Luspatercept was generally well-tolerated, with most adverse effects being mild, including fatigue, diarrhea, asthenia, nausea, and dizziness. Long-term follow-up (median >26 months) indicated that the benefits of luspatercept continued to increase over time, with 45 percent of patients achieving ≥8-week TI compared to 16 percent in the placebo group, and 28 percent achieving ≥16-week TI versus 7 percent for placebo.

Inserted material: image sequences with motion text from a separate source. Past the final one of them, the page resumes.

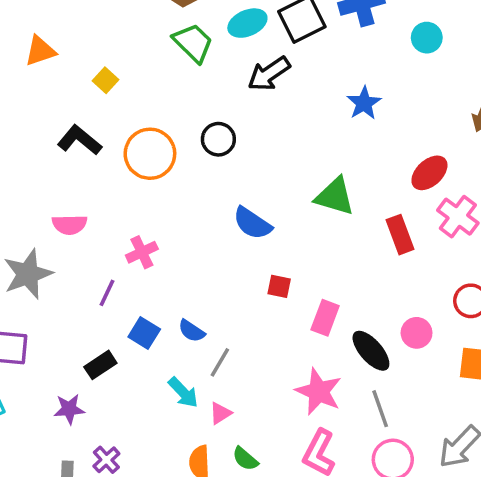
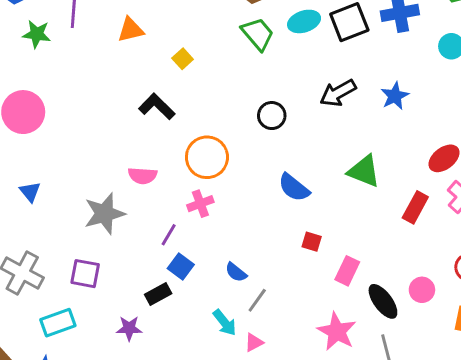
black arrow: (269, 74) -> (338, 93), moved
orange circle: (150, 154) -> (207, 157), moved
red rectangle: (400, 235) -> (415, 207), turned 44
blue square: (144, 333) -> (181, 266), moved

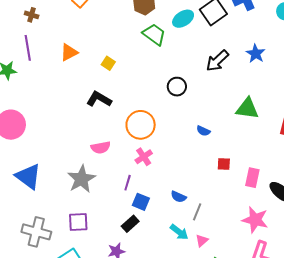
blue semicircle: (294, 188) -> (203, 131), size x0.6
blue triangle: (30, 192) -> (28, 176), size x1.8

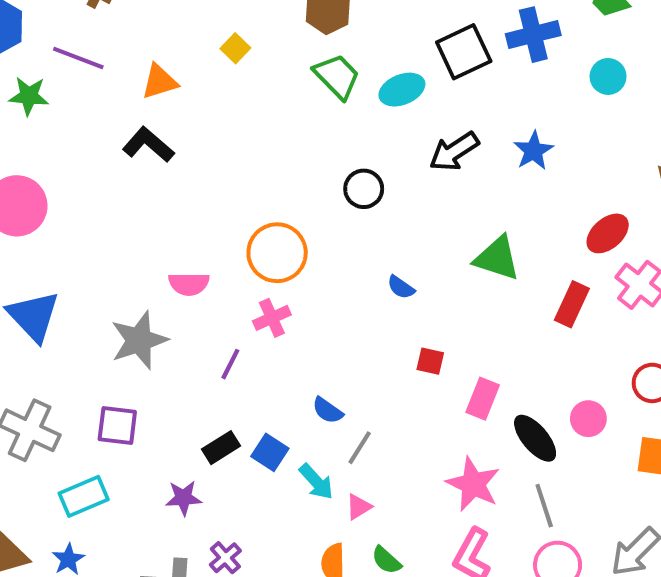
cyan ellipse: (183, 19) -> (402, 90), moved
purple line: (28, 48) -> (78, 58), turned -70
yellow square: (108, 63) -> (235, 48), moved
black L-shape: (99, 99) -> (148, 145), moved
blue square: (141, 202) -> (270, 452), moved

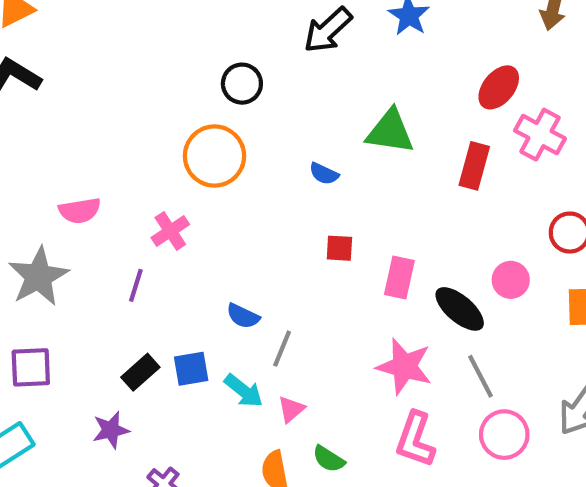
orange circle: (277, 253) -> (214, 156), moved
blue semicircle: (401, 287) -> (324, 174), moved
blue square: (270, 452) -> (191, 369), turned -33

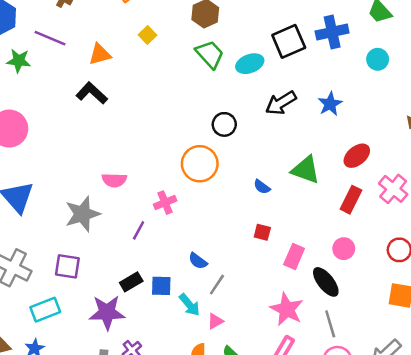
red ellipse: (499, 87) -> (357, 156), moved
pink circle: (511, 280) -> (344, 249), moved
purple star: (111, 430) -> (107, 312), size x1.6

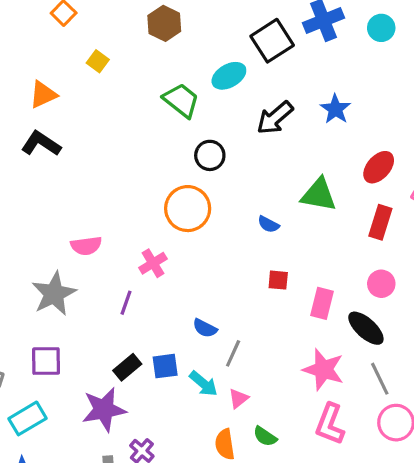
green trapezoid: (210, 54) -> (181, 100), moved
cyan circle: (378, 59) -> (381, 28), moved

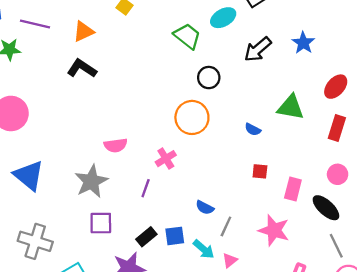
purple square: (46, 361) -> (101, 223), moved
pink star: (323, 370) -> (274, 230), moved

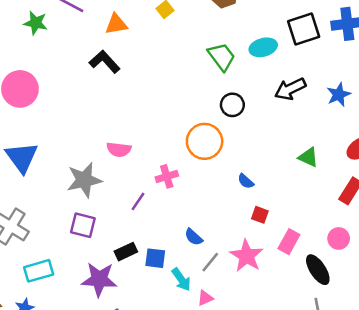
green triangle: (291, 107) -> (308, 157), size x0.7
blue semicircle: (253, 129) -> (246, 181), moved
pink star: (274, 230) -> (247, 256), moved

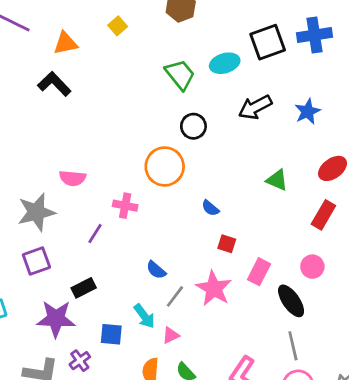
pink cross: (167, 176) -> (125, 206), turned 30
purple square: (83, 225) -> (36, 261), turned -32
blue square: (155, 258) -> (111, 334), moved

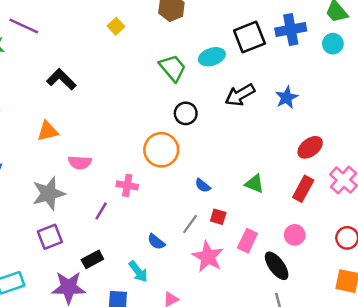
orange triangle: (66, 43) -> (48, 131), moved
green triangle: (277, 180) -> (254, 184), moved
gray line: (175, 296) -> (190, 224), moved
cyan arrow: (144, 316) -> (138, 271), moved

Moreover, luspatercept led to a ≥50 percent reduction in transfusion requirements in 50 percent of patients compared to 14 percent for placebo, and erythroid improvement in 59 percent of patients versus 17 percent per IWG 2006 criteria. The median duration of ≥8-week TI was 30 weeks for luspatercept and 17 weeks for placebo, with improvements observed in both high- and low-transfusion burden patients, and no new toxicity signals were reported.

Comparative efficacy

In a planned interim analysis of the phase 3 COMMANDS trial, luspatercept proved more effective than epoetin alfa in RBC transfusion-dependent, ESA-naive patients with lower-risk MDS. Interim results from 301 patients indicated that luspatercept achieved a higher rate of ≥12 weeks TI with a concurrent rise in mean hemoglobin of ≥1.5 g/dL (59 percent compared to 31 percent for epoetin alfa). The adverse effects were mostly mild and similar to those reported in previous studies.

In summary, luspatercept has shown significant promise in managing anemia in MDS, particularly in patients with ring sideroblasts, offering an effective treatment option with a favorable safety profile.